Keseluruhan kondisi dan lingkungan yang berbeda juga membuat sebagian besar dari mereka, sekitar 50-70%, memilih daripada bekerja secara birokrasi di kantor lebih baik memiliki startup usaha sendiri. Mereka meyakini bahwa kekuatan networking akan menjamin kesuksesan bisnis mereka. Kalapun bekerja di kantor, pilihannya bukan semata-mata yang memberikan penghasilan terbesar. Dalam sebuah survei di Perancis, 25% generasi Z lebih memilih bekerja di perusahaan yang “menyenangkan”, 22% di perusahaan yang “inovatif” dan mengejutkan adalah 21% dari mereka ingin bekerja yang menjalankan etika bisnis. Informasi yang tanpa batas menjadikan mereka lebih sensitif dengan isu ketidakadilan rasial, perusakan lingkungan dan kesejahteraan sosial. Mereka tidak khawatir untuk berganti tempat bekerja ketika mereka melihat ada isu mengenai hal tersebut di tempat bekerja.

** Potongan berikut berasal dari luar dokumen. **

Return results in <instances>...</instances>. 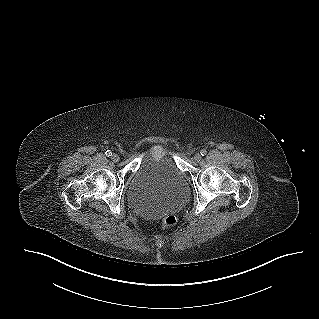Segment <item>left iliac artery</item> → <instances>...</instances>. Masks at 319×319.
Returning <instances> with one entry per match:
<instances>
[{"instance_id": "1", "label": "left iliac artery", "mask_w": 319, "mask_h": 319, "mask_svg": "<svg viewBox=\"0 0 319 319\" xmlns=\"http://www.w3.org/2000/svg\"><path fill=\"white\" fill-rule=\"evenodd\" d=\"M200 154H201L202 156H204V155L207 154V151H206L205 149H202V150L200 151Z\"/></svg>"}]
</instances>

Demikian sekilas mengenai Gen Z. Karakteristik yang disampaikan di atas tentunya adalah secara umum, namun cukup membuat kita paham bagaimana harus berinteraksi dengan mereka. Dalam waktu singkat ke depan, mereka akan menjadi mayoritas komposi karyawan di lingkungan kita. Penting bagi kita untuk menyesuaikan diri dan berkomunikasi dengan cara mereka, bukan cara generasi sebelumnya karena komunikasi yang terjadi tidak akan efektif. Selamat datang Gen Z di dunia kerja.